Once settled I grabbed the fishing trolling rod and put the line out we ended up catching a small shark but we let him go and we did not get anything after that. We headed up around Anjo Point and through the passage where the tide pushed us along by plus 2 knots, we now had the tide with us all the way to Jar Island. After getting through the passage we turned SW towards Middle Rock, as we neared Middle Rock Peter called and gave us a course to steer 121⁰ magnetic and a waypoint to head to  (listed below). John on 'Murrundi' also gave the waypoints he uses which at the end of the day the two routes run parallel and are within a few metres of each other. As I have mentioned before a lot of the northern waters are either not surveyed or unsatisfactorily  surveyed, these places are not on or around main shipping channels so are low priority.
(This is where Middle Rock is located on the charts but it is not located there in reality it is hundreds of metres away from this point it is that far away it is hard to identify it.)
Waypoints for Middle Rock passage:
(1) 13⁰ 55.471'S - 126⁰ 23.627'E                   Steer 121⁰ magnetic from this waypoint.
(2) 13⁰ 58.155'S - 126⁰ 21.027'E                   (3)13⁰ 59.275'S - 126⁰ 19.585'E
Middle Rock is nowhere near what it indicates on the chart the actual place the rock is shown on the chart has around 30 metres of water. After going through that passage we headed to Jar Island that gave us another challenge. Paspaley Pearls have pearl farms all through these waters and north of Jar Island down is quite a large area of pearling strings. When we got near the island Peter called us on the radio and said it has all been changed since he was here last. Peter tried to call the pearl farm without reply as it is currently unmanned. Then Captain Greg on 'True North' a tourist vessel that we could see in the distance called Peter and gave him directions around the pearling strings.
('Tryphena' headed around the pearl strings, yellow marker indicates a corner marker)

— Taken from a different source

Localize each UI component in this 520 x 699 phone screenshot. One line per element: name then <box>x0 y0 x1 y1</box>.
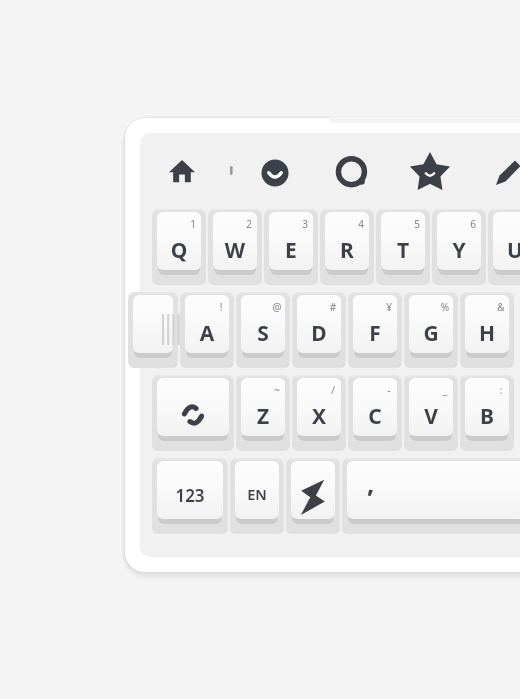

(Pearl farm strings, these will bend with tidal flow and or wind)

(Chart showing the track that we took to get to the SW anchorage, the black dots indicate the pearl strings the yellow markers are the radar reflectors and lights)
Anchorage - 14⁰ 09.717'S - 126⁰ 13.833'E with water depth of 13 metres it was good holding sand mud mixture)
Track in- (Please note that the pearl farm do rearrange the pearl strings from time to time they had moved these a couple of months ago). Head for the northern beach where there is a yellow marker.
(1) 14⁰ 08.579'S - 126⁰ 14.440'E                   (2) 14⁰ 08.428'S - 126⁰ - 13.758'E
(3) 14⁰ 08.484'S - 126⁰ 13.654'E                   (4) 14⁰ 08.670'S - 126⁰ 13.556'E
(5) 14⁰ 09.761'S - 126⁰ 13.536'E                   (6) 14⁰ 09.699'S - 126⁰ 13.822'E
The pearling strings are marked with a yellow marker which is also a radar reflector and some have flashing lights, these are the corner markers, then each string has white and black ball type floats along the strings, you need to keep at least a boat length away from the ends of the strings as they are anchored and the ropes run about 45⁰ away from the markers, you don't want to get your keel, rudder or props caught up in those.
We followed the track in as listed below and anchored in 13 metres of water after we had all settled we then went ashore to a cave that has some of the Bradshaw rock art, it is named Bradshaw rock art because he is the fellow that found them.
Websites regarding Bradshaw Paintings.
The area where we went has to be during the low tide times because the area where you have to walk floods at high tide and blocks the track.
We climbed up the rocks to the cave and the art work was amazing. We stayed and looked around for some time before heading back to the beach, the view from the cave was also wonderful.
(These are known as the Gwion or Bradshaw paintings because they were first recorded by Joseph Bradshaw in 1891, they are said to be dated many years before the Australian Aborigines, the Wandjina aboriginals first stated that they were rubbish paintings but in later years claimed them as their ancestors mainly in favour of land claims. There are some controversial issues regarding this art work and it is worth a read on the internet sites, I am lead to believe that there has been money allocated by the government to do further studies into this matter)
(Notice how different they are to the normal aboriginal paintings seen in other parts)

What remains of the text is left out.